• EXERCISE MATERIAL:

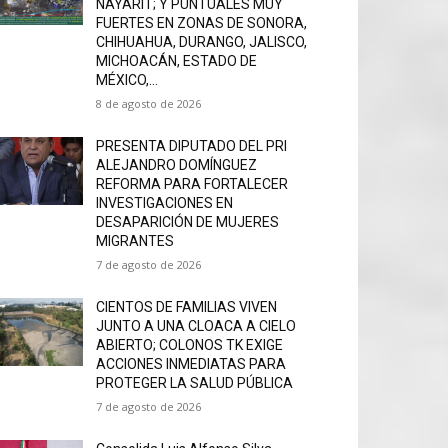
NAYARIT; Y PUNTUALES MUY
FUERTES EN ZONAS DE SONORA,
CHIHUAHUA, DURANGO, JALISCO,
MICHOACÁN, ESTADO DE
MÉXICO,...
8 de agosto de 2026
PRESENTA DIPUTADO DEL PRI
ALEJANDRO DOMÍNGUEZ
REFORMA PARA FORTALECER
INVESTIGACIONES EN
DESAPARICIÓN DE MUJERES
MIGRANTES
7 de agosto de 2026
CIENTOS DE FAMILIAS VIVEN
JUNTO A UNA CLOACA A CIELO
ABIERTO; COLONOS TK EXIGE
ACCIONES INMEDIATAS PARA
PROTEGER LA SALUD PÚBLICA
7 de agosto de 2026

...

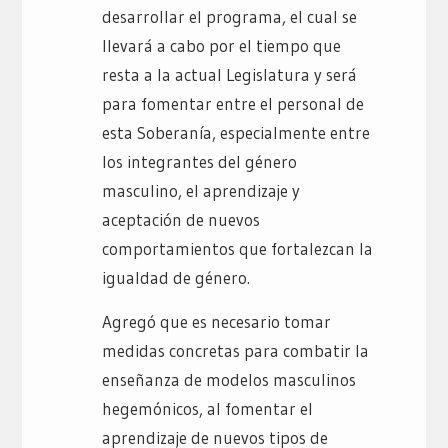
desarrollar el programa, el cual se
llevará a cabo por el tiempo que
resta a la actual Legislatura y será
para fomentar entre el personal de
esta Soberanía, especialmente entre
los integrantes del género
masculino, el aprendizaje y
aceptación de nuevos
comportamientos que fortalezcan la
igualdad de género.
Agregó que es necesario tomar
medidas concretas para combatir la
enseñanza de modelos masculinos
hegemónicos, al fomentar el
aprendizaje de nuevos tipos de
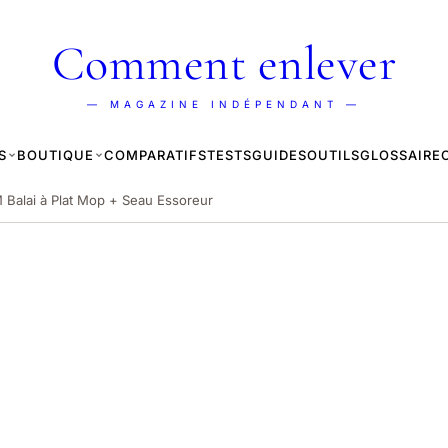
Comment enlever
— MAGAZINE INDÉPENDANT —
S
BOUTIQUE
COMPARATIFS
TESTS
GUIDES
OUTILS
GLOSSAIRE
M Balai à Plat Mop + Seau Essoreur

• ASSIGNED TASK: Produce the number of lines in the data containing the string "nuevos", with nothing added.

• ANSWER TO THE PROBLEM: 2